Der Teufel trägt Wanderschuhe

Kürzlich haben wir auf einer Wanderung den Teufel gesehen. Er war zwei oder drei Jahre alt, weiblich, steckte mitten in der Trotzphase und hasste das Wandern. Das Mädchen stampfte und schlug um sich, weil es k-e-i-n-e-n M-e-t-e-r weiterlaufen wollte. Die Mutter war kurz vor dem Verzweifeln und ich fühlte mich nullkomaplötzlich zurückversetzt …
Ich wollte mit meinen Kindern möglichst unauffällig an den beiden vorbeilaufen. Gleichzeitig versuchte ich der Mutter per Blick zu signalisieren, dass ich mit ihr fühle. Aber sie war nicht an einem Blickwechsel mit mir interessiert, denn ihr grösstes Anliegen war es gerade, dieses Kind still zu kriegen. Verständlicherweise, denn es war leider nicht zu übersehen, dass sich schon alle nach ihnen umdrehten. Dieses Kind liess nicht mit sich reden und es bewegte sich keinen Zentimeter vom Fleck. Ich schwöre: Inzwischen schrie es nahezu in Ultraschallfrequenzen, weswegen ich mir sogar kurz überlegte, ob ich meinen Kindern die Ohren zuhalten sollte …
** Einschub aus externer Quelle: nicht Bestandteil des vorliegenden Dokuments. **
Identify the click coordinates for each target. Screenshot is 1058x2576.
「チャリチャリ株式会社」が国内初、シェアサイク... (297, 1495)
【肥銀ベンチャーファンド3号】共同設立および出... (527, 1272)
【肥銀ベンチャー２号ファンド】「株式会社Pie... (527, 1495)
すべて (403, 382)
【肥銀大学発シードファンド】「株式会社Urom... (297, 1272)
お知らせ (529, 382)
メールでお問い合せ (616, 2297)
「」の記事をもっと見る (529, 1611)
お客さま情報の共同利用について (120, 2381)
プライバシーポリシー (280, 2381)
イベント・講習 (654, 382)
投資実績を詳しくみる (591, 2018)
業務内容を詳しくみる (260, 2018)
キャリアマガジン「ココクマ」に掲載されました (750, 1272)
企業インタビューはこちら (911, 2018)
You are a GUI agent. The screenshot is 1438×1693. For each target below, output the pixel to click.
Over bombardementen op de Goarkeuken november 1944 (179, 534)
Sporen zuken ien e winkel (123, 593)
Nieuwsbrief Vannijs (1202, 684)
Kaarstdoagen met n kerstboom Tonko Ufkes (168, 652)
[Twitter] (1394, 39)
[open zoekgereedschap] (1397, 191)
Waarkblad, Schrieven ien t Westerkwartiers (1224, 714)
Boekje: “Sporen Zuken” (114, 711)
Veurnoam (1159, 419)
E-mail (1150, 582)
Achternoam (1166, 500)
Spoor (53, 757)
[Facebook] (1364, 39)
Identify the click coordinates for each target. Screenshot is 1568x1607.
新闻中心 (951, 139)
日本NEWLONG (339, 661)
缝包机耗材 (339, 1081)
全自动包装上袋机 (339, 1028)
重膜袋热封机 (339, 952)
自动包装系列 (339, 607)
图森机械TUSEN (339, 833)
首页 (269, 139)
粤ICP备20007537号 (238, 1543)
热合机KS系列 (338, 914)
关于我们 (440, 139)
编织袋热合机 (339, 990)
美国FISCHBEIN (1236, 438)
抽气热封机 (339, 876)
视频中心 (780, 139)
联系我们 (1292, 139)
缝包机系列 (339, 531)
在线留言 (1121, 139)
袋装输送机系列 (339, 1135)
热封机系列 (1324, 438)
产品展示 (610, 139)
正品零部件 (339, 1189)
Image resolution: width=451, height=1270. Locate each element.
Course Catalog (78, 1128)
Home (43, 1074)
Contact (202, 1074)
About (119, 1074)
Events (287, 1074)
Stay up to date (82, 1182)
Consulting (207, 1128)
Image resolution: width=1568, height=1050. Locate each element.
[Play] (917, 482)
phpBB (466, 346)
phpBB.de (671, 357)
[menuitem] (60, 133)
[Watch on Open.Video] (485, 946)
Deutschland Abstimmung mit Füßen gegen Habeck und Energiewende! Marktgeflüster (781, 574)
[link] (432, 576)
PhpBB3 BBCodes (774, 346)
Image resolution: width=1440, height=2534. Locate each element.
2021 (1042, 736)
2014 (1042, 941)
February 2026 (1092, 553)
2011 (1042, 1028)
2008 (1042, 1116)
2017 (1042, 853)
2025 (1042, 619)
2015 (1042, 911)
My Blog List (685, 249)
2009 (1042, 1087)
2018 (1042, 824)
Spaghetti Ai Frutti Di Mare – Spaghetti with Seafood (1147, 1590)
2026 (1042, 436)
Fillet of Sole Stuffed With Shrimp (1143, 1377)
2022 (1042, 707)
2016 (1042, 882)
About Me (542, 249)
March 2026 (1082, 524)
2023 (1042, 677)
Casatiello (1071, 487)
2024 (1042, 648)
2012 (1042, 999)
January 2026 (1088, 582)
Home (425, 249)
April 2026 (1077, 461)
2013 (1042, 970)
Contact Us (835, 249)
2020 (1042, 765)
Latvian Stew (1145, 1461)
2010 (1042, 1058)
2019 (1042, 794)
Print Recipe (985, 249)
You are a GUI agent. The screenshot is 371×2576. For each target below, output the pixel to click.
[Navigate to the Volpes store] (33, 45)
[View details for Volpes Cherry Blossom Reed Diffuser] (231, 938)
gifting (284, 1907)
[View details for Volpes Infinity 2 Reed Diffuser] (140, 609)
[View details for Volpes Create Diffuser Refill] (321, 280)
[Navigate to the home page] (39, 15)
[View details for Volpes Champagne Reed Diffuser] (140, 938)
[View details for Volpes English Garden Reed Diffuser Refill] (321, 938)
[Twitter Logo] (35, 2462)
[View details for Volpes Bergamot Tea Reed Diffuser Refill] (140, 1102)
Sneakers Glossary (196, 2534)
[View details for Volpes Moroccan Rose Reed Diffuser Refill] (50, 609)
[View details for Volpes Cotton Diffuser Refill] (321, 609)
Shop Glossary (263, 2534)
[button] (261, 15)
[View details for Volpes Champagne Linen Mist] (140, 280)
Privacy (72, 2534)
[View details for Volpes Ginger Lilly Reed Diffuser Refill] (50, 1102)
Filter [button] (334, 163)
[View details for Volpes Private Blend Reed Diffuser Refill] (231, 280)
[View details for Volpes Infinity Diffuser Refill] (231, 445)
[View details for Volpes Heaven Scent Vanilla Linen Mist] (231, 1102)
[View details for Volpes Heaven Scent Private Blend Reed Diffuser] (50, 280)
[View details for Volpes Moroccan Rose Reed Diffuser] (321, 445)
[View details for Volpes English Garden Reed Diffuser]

Gerade als wir uns an dieser «Sensation» vorbeischleichen wollten, schrie die Mutter das Kind auf einmal an. Die genauen Worte kann und will ich jetzt nicht wiedergeben, die tun nichts zur Sache, aber dieser Moment, wo die Mutter sich die Seele aus dem Leib schrie, ging mir durch Mark und Bein. Jetzt weinte das Kind. Gleichzeitig holte das kleine Mädchen tief Luft und schrie noch lauter als zuvor. Meine Kinder hielten sich nun selbst die Ohren zu. Ich muss zugeben, dass ich einen kurzen Moment etwas perplex war, aber sehr schnell änderte meine Gefühlslage in Mitleid.
Wisst ihr was mich öfters beschäftigt seit ich selbst Kinder habe? Jeder lästert gerne mal bei den Arbeitskollegen über den Chef, bezeichnet einen Mitarbeiter als «faule Sau» oder findet sonst einen unschönen Begriff für seine Mitstreiter. Jeder hat das Recht sich über seinen Job zu beklagen, über die strengen Arbeitszeiten und die langweiligen oder dann eben doch sehr anspruchsvollen Aufgaben. Und jeder bekommt dafür von seinem Umfeld ganz viel Mitgefühl. Aber nie, nie, nie dürfen Eltern etwas Schlechtes über ihr Kind sagen, geschweige denn laut werden und das schon gar nicht in der Öffentlichkeit; das ist ein ungeschriebenes Gesetz! Nein, natürlich ist Schreien nicht gut und ja, klar sollte man im Idealfall Lösungen ohne Gewalt finden – da bin ich absolut dafür. Aber manchmal – ich sage euch – manchmal da «lüpfts» einem einfach den Hut. Ich sage dazu nur «Dampfkochtopf» oder «Louis de Funès» …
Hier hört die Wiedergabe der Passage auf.